Saturday, April 7, 2012

206. Crappy time

I don't normally keep a journal because I'm always dreading people ever reading it and stuff. But anyways I figured why not write about life here again.

Here's where I'm at.
Yesterday I was chillin with Brendan and he challenged me with some pretty tough questions.
*(Side track for a moment, Brendan is someone whose opinion I respect and take into consideration only because we've known each other for a long time, and I do trust him with my life)

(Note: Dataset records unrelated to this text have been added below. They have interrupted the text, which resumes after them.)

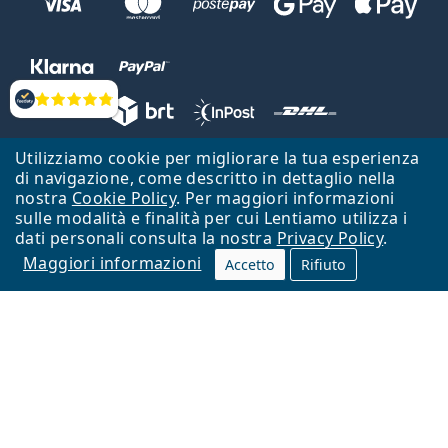
Valutazione
Utilizziamo cookie per migliorare la tua esperienza
Lentiamo s.r.o., Vídeňská 12, 37833 Nová Bystřice, Repubblica Ceca.
di navigazione, come descritto in dettaglio nella
Partita IVA: CZ26104784
nostra
Cookie Policy
. Per maggiori informazioni
sulle modalità e finalità per cui Lentiamo utilizza i
Torna alla Home Page
Vai all'inizio
dati personali consulta la nostra
Privacy Policy
.
Maggiori informazioni
Il sito Lentiamo.it è proprietà di Lentiamo s.r.o., che ne detiene la
Accetto
Rifiuto
gestione.
Online - per te - da 18 anni!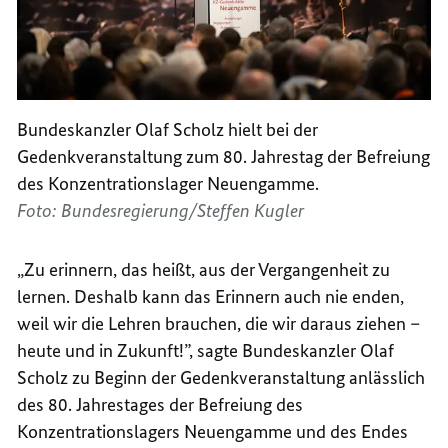
Bundeskanzler Olaf Scholz hielt bei der
Gedenkveranstaltung zum 80. Jahrestag der Befreiung
des Konzentrationslager Neuengamme.
Foto: Bundesregierung/Steffen Kugler
„Zu erinnern, das heißt, aus der Vergangenheit zu
lernen. Deshalb kann das Erinnern auch nie enden,
weil wir die Lehren brauchen, die wir daraus ziehen –
heute und in Zukunft!”, sagte Bundeskanzler Olaf
Scholz zu Beginn der Gedenkveranstaltung anlässlich
des 80. Jahrestages der Befreiung des
Konzentrationslagers Neuengamme und des Endes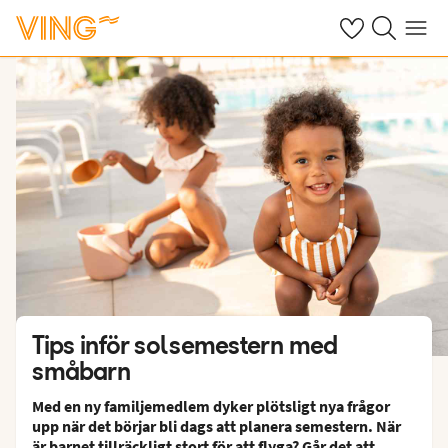
Se dina sparade
Sök på ving.s
Meny
Tips inför solsemestern med
småbarn
Med en ny familjemedlem dyker plötsligt nya frågor
upp när det börjar bli dags att planera semestern. När
är barnet tillräckligt stort för att flyga? Går det att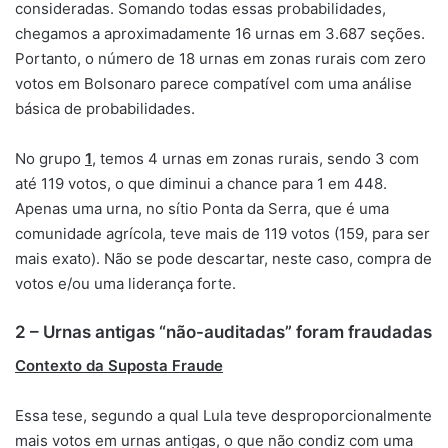
consideradas. Somando todas essas probabilidades,
chegamos a aproximadamente 16 urnas em 3.687 seções.
Portanto, o número de 18 urnas em zonas rurais com zero
votos em Bolsonaro parece compatível com uma análise
básica de probabilidades.
No grupo
1
, temos 4 urnas em zonas rurais, sendo 3 com
até 119 votos, o que diminui a chance para 1 em 448.
Apenas uma urna, no sítio Ponta da Serra, que é uma
comunidade agrícola, teve mais de 119 votos (159, para ser
mais exato). Não se pode descartar, neste caso, compra de
votos e/ou uma liderança forte.
2 – Urnas antigas “não-auditadas” foram fraudadas
Contexto da Suposta Fraude
Essa tese, segundo a qual Lula teve desproporcionalmente
mais votos em urnas antigas, o que não condiz com uma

He asked me why I was here and he also asked me what I would do if I was to go back home.
Normally I'd have an answer to both questions right at the tip of my tongue so I could answer them quickly, but for the first time in a long time I just sat there. Confused, worried, silent. He then proceeded to look at me and told me that I need to step out of the comfortable. I wanted to cry but I didnt.
In my head I'm thinking dude u don't know that I AM in the uncomfortable. I wanted to be so angry, but I couldn't be. I wanted to say so much stuff but I couldn't because I knew he was right. Back home I have a routine. I get up work 20 hours a week, host life group on Monday night, hang out with people during the week, chill with my family spend my whole Sunday at church and then do that all over again. Back home I am in the comfortable.

Here on the other hand, I work 40 hours a week maybe more and go home chill with my cousin for t-an hour IF she's home and then sleep. I don't even have time for church. Here I'm in the uncomfortable.

This is a hard time. You would think someone like me who seems like they've got everything together would be happy here trying to make it work, but I don't know how else I can. Maybe I'm just being a big baby. Maybe Brendan has a point. No, Brendan does have a point. What am I doing?

Today for instance, I went to work, cried at the mall and Starbucks because I am missing our annual Easter get together back home, and im sitting at starbucks like a loser by myself writing this. Today was one of my sad days. There has been no other day that I have wanted to be home more than today. But I know that if I go home, I "gave up" on something that could potentially be awesome.

That people I where I'm at. Pray for me. I really need it now more than ever.